Earlier in the meeting, youth center director Gary Hemminger had addressed the council, emphasizing the positive influence the center has on the teenage community. Studies show an active youth center can save money in the long run, he said, by curtailing the need for police and other city services.

"This gets us moving back in the right direction," Beckwith said of the $25,000 expenditure, referring to the days when the city allocated more to the ongoing efforts of Enumclaw Youth and Family Services.

Elfers reminded the council of the city's tight finances.

"For the good of the city, I'm going to have to vote no," he said, just before Beckwith's budget request passed by a 6-1 margin.

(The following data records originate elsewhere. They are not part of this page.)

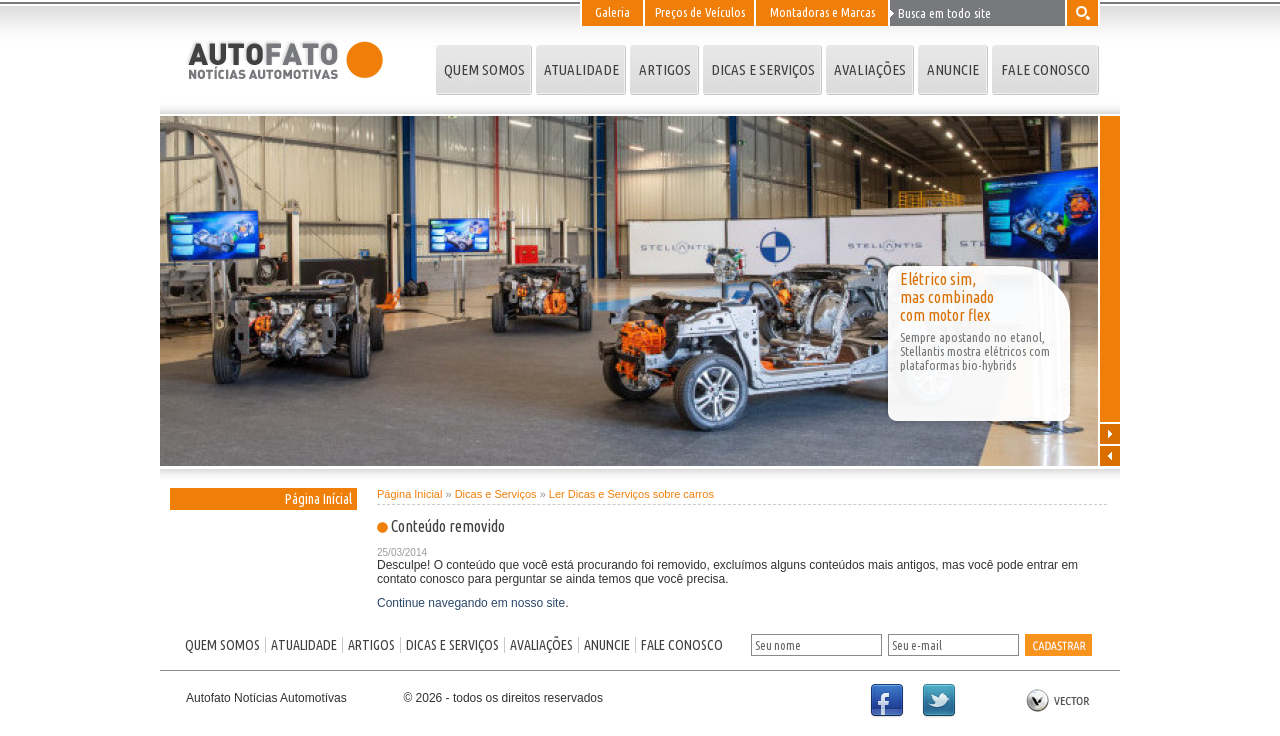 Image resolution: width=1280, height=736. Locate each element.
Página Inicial (409, 494)
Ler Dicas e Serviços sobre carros (631, 494)
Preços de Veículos (700, 12)
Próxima (1110, 433)
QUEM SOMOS (484, 69)
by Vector (1058, 701)
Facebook (896, 710)
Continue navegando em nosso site (471, 603)
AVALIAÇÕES (870, 69)
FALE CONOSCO (1045, 69)
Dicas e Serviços (496, 494)
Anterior (1110, 455)
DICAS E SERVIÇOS (763, 69)
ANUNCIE (953, 69)
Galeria (612, 12)
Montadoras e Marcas (822, 12)
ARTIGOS (665, 69)
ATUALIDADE (581, 69)
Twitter (948, 710)
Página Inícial (318, 499) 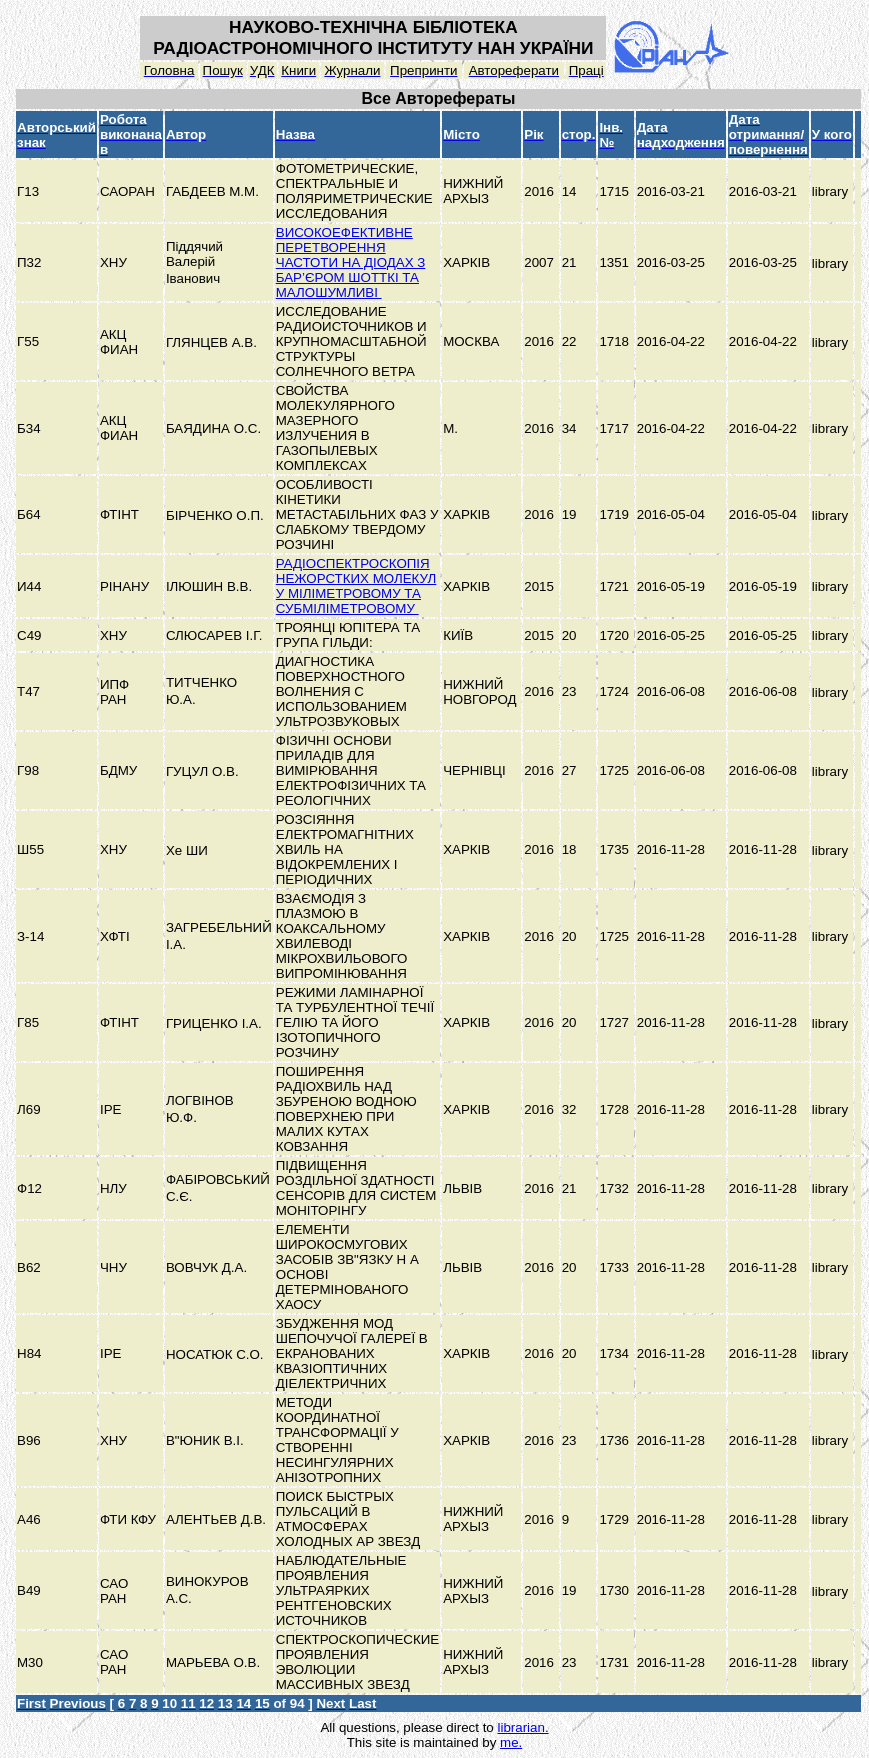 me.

Councilman Sean Krebs said he would be seeking some additional spending in the city budget, but would not make his formal recommendations until the Dec. 12 council meeting. He will be looking for $10,000 so the Enumclaw Chamber of Commerce can continue operating the Visitor Center, will recommend that $4,000 be given to Green River Community College so it can assist the local business community and will ask that a rent subsidy be continued for the Chamber of Commerce, which occupies a city-owned building.

In other action during Monday night's meeting, the council:

• approved an ordinance increasing rates for solid waste collections. Beginning Jan. 1, city ratepayers will see a 2 percent bump in garbage collection fees and a 5 percent increase in yard waste collections.

• passed a resolution dealing with the biosolids produced at the city's wastewater treatment plant. Waste treatment results in a sludge that needs to be disposed of and the city sediment has been hauled to eastern Washington, where it is applied to farmland as a soil additive. The company doing the hauling is no longer doing business in Washington, forcing the city to sign with a new hauler. The good news, according to Public Works Director Chris Searcy, is the new contract should save the city approximately $15,000 per year.